Task instructions: From the top of the entries, reproduce each line exactly, stopping after the line that contains "orc::MemProt::Read (350, 952)". Omit pictures.

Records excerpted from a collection
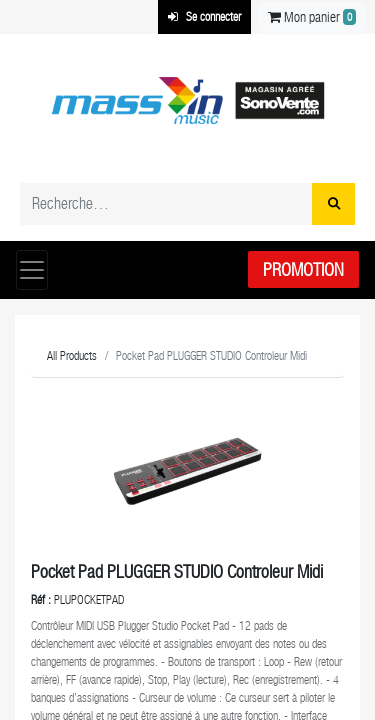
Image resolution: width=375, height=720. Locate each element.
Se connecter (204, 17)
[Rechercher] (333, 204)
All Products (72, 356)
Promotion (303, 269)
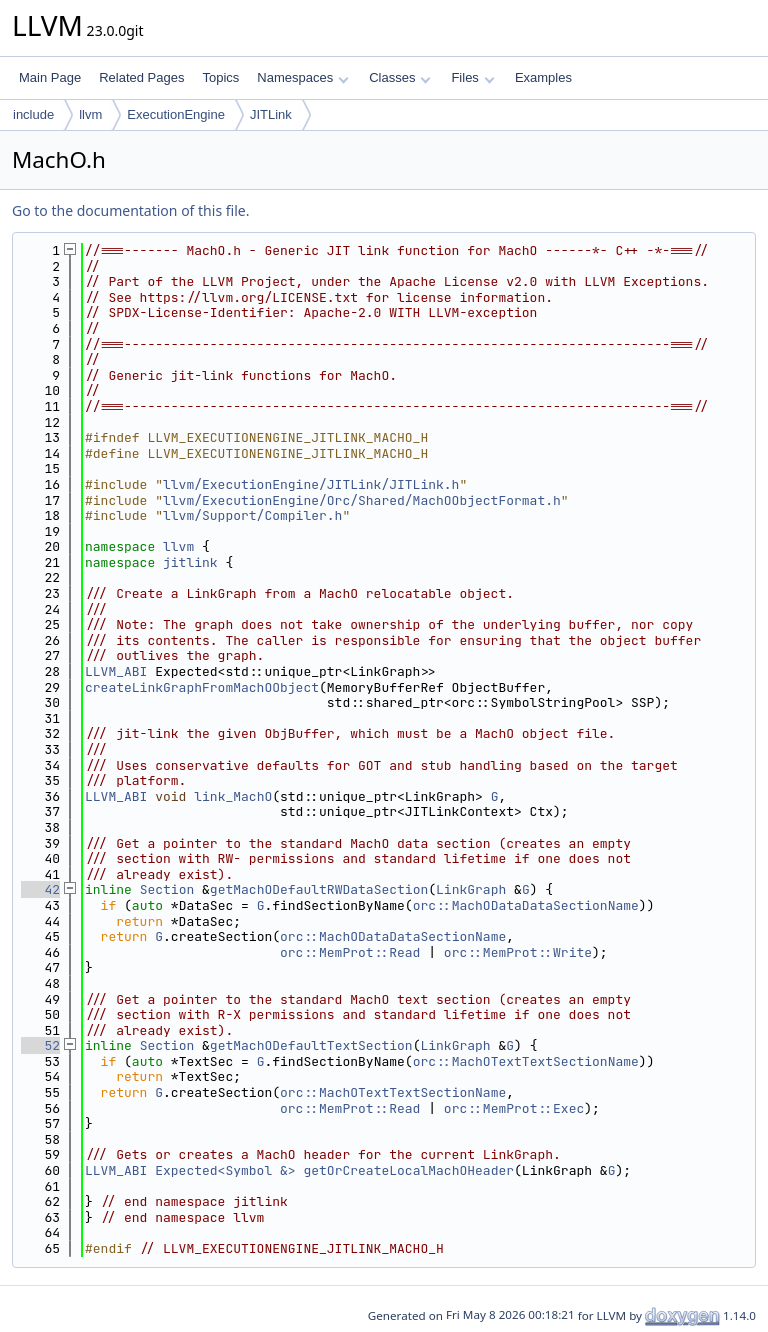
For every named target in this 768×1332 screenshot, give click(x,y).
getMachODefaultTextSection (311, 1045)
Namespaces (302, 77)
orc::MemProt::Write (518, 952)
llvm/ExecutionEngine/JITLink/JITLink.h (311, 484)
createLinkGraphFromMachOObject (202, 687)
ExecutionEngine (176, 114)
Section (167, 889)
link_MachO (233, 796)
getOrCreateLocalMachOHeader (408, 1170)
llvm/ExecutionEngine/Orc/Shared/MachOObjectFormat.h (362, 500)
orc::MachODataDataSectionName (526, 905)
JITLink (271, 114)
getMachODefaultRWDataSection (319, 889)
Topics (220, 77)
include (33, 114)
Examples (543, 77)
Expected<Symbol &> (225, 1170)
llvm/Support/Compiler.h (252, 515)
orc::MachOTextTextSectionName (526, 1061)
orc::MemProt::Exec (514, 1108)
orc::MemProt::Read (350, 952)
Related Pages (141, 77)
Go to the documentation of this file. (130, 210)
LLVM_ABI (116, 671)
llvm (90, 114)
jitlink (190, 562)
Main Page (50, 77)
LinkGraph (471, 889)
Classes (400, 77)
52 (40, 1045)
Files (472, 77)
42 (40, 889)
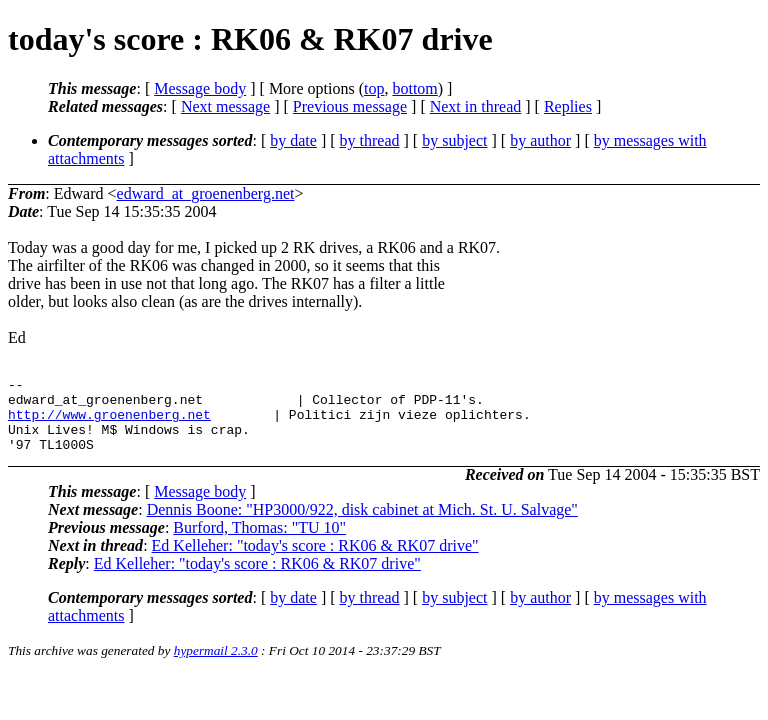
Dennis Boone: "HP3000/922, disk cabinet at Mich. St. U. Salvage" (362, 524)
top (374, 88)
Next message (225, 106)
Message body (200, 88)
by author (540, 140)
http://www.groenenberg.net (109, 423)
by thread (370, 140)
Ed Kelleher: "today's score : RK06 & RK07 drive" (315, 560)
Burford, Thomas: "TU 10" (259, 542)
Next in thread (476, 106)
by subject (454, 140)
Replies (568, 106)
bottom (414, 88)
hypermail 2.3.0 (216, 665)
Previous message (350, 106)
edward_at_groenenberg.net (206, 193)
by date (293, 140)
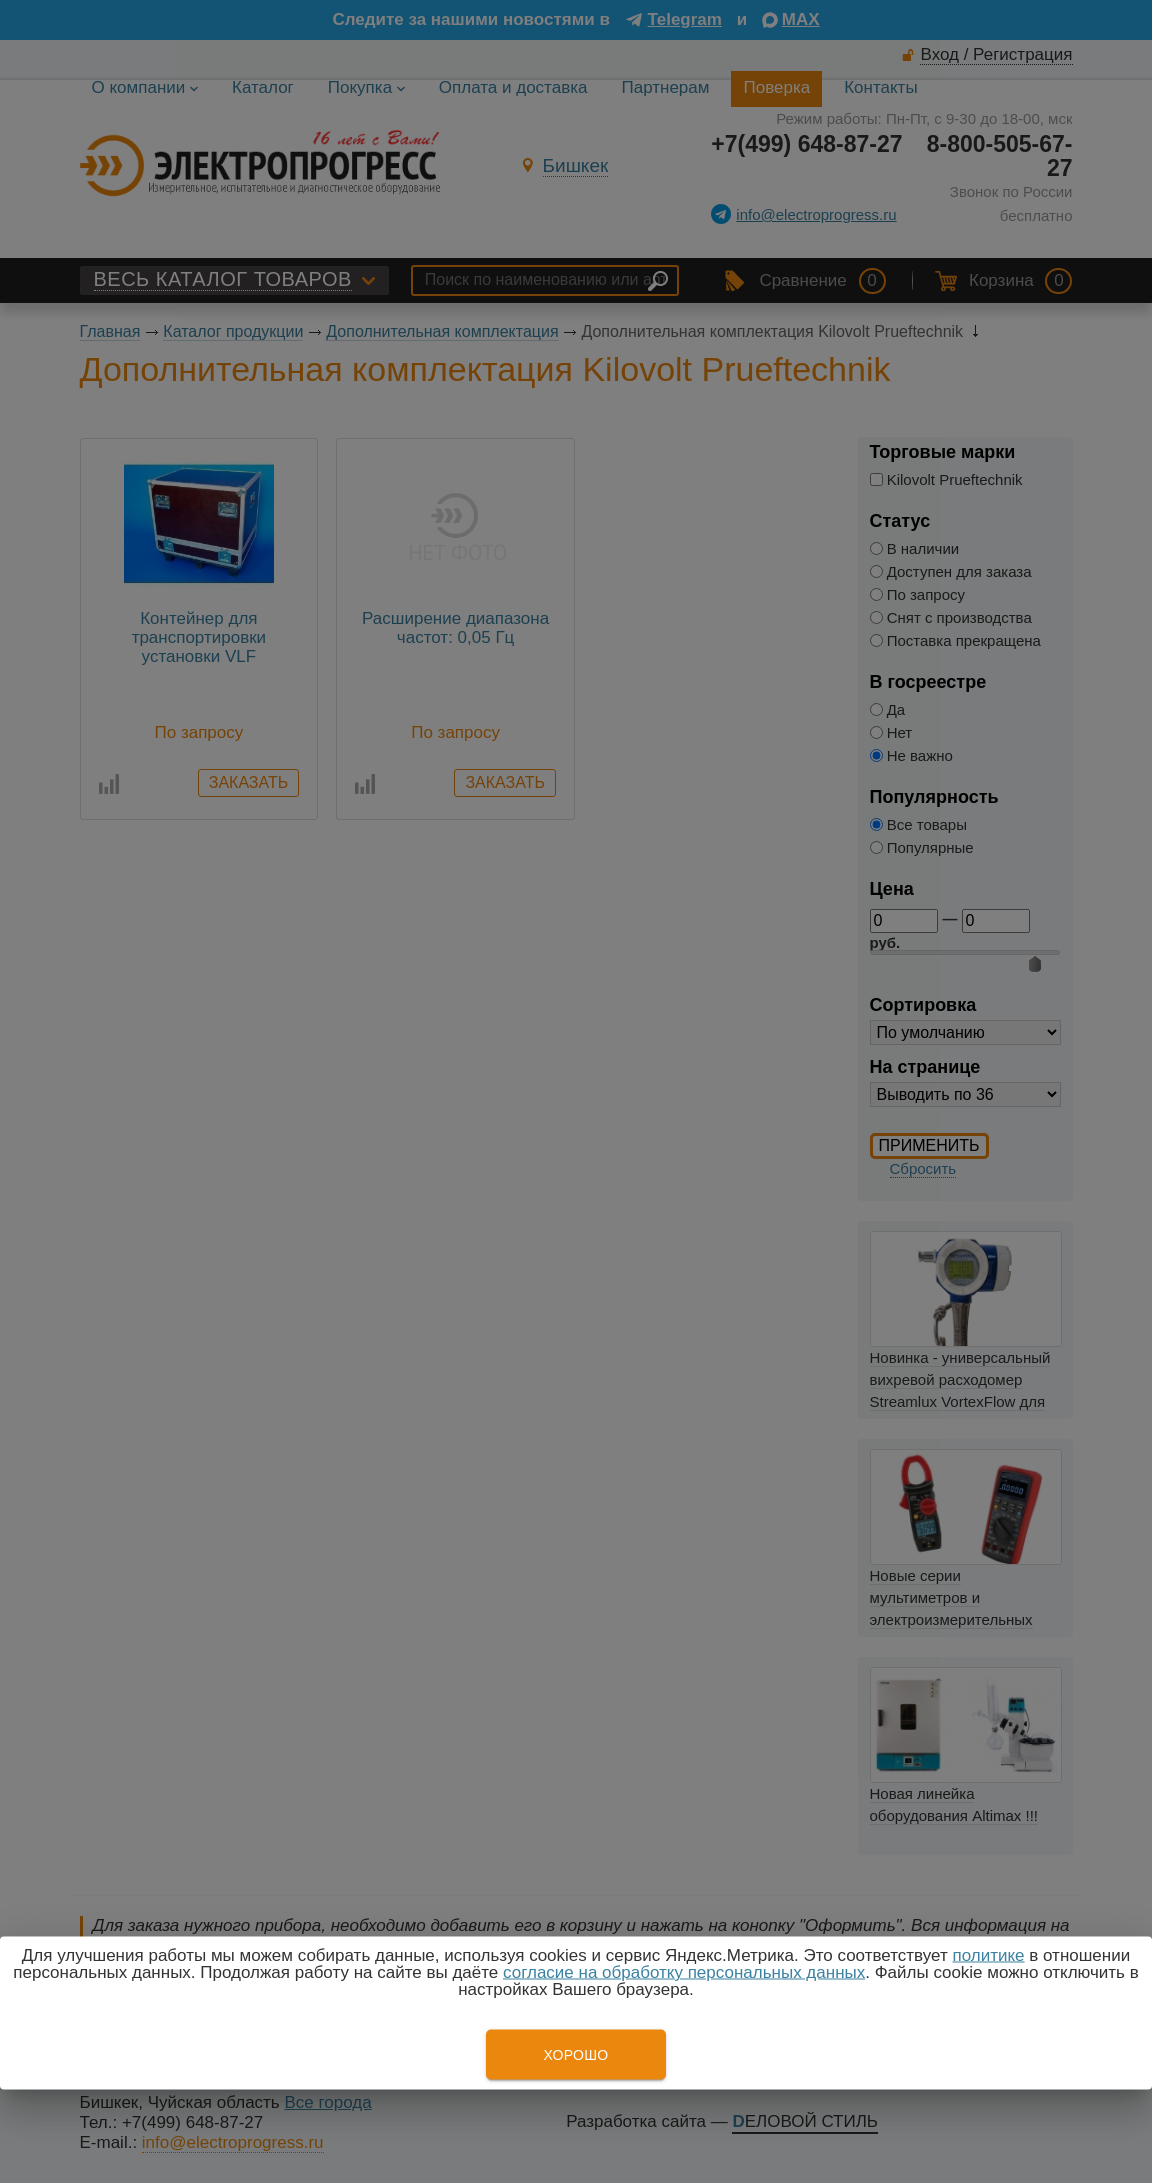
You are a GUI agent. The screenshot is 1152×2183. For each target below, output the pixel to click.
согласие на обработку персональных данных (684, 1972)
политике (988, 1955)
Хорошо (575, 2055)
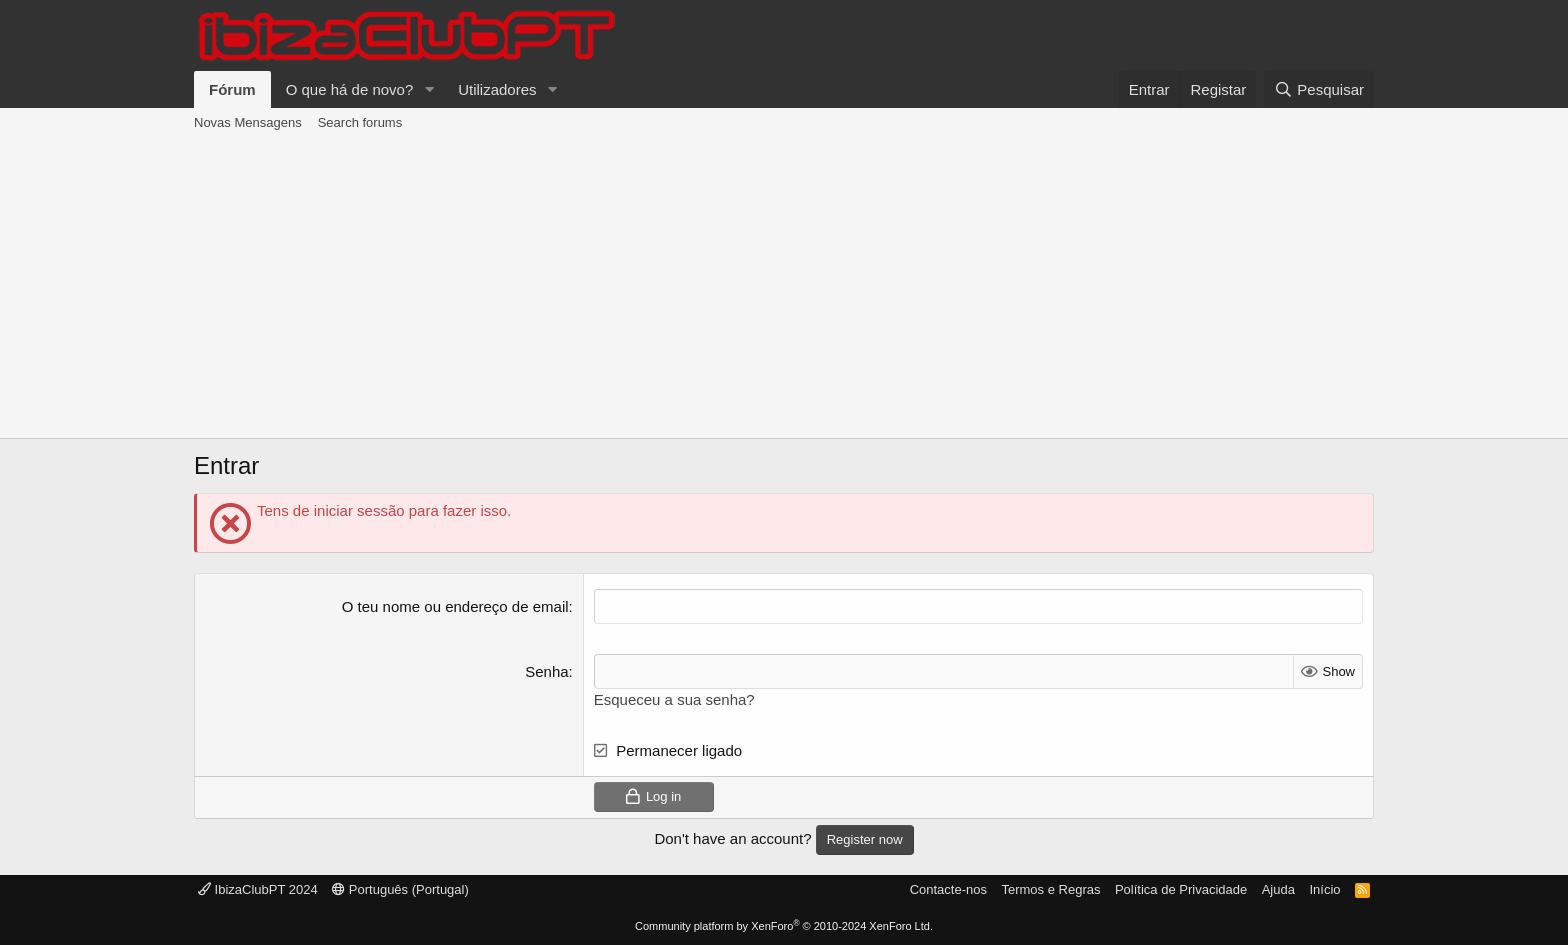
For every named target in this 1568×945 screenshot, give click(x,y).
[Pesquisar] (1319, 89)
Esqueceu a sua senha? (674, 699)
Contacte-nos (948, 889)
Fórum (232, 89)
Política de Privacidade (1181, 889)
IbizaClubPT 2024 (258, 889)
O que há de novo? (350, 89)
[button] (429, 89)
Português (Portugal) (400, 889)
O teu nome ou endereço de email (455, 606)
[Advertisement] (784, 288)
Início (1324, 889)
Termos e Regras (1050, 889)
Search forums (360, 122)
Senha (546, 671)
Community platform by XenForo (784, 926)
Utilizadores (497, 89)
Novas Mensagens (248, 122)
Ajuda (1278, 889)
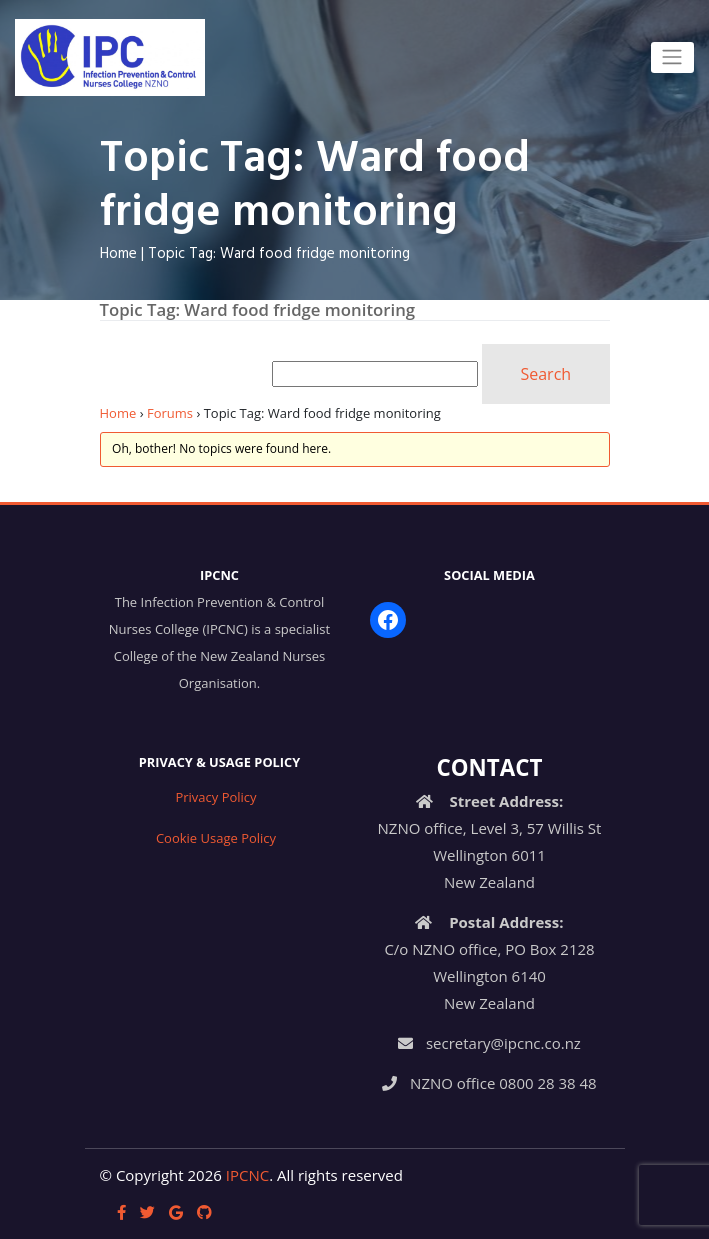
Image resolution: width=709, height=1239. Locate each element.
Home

Result of the exercise:
Image resolution: width=375, height=720. Locate each element.
Se connecter (204, 17)
[Rechercher] (333, 204)
All Products (72, 356)
Promotion (303, 269)
For every named target in this 768×1332 screenshot, give click(x,y).
getMachODefaultTextSection (311, 1045)
Namespaces (302, 77)
orc::MemProt::Write (518, 952)
llvm/ExecutionEngine/JITLink/JITLink.h (311, 484)
createLinkGraphFromMachOObject (202, 687)
ExecutionEngine (176, 114)
Section (167, 889)
link_MachO (233, 796)
getOrCreateLocalMachOHeader (408, 1170)
llvm/ExecutionEngine/Orc/Shared/MachOObjectFormat.h (362, 500)
orc::MachODataDataSectionName (526, 905)
JITLink (271, 114)
getMachODefaultRWDataSection (319, 889)
Topics (220, 77)
include (33, 114)
Examples (543, 77)
Expected<Symbol &> (225, 1170)
llvm/Support/Compiler.h (252, 515)
orc::MachOTextTextSectionName (526, 1061)
orc::MemProt::Exec (514, 1108)
orc::MemProt::Read (350, 952)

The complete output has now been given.